Home Depot (HD) is the world’s largest home improvement retailer with over 2,300 stores in the US, Canada, and Mexico. Despite a recent stock pullback, caution is advised until earnings on November 13th. Q3 earnings missed estimates, with revenue slightly above expectations. EPS outlook was lowered for the year.
Founded in 1978, Home Depot has 470,000 employees and serves DIY homeowners, professionals, and contractors. Q3 earnings per share missed estimates at $3.74, with revenue at $41.4 billion. Comparable sales were flat, with a slight increase in total U.S. same-store sales. Full-year EPS outlook was reduced to around $14.02.
Home Depot’s stock faced pressure after earnings as estimates were cut across the board. Current quarter estimates fell 11%, with next quarter also weakening by 4%. Estimates for the current year dropped by 2% to $14.64, with next year seeing a nearly 5% decrease over the last 90 days.

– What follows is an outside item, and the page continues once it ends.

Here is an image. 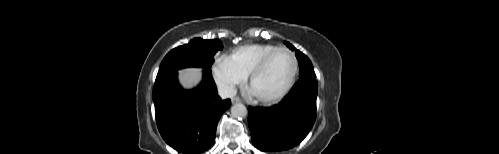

Technical analysis shows Home Depot’s stock trading near 2024 lows but bouncing back 9% off the recent bottom. The stock may face further pressure if support levels fail, potentially dropping below $300. Investors should monitor key resistance levels for potential selling opportunities.
Home Depot faces challenges from slower housing activity and cautious consumers, with recent EPS misses and downward estimate revisions. While digital sales and professional customer initiatives offer support, caution is advised. Investors interested in home furnishings may consider FGI Industries, a Zacks Rank #1 (Strong Buy) stock breaking above previous highs.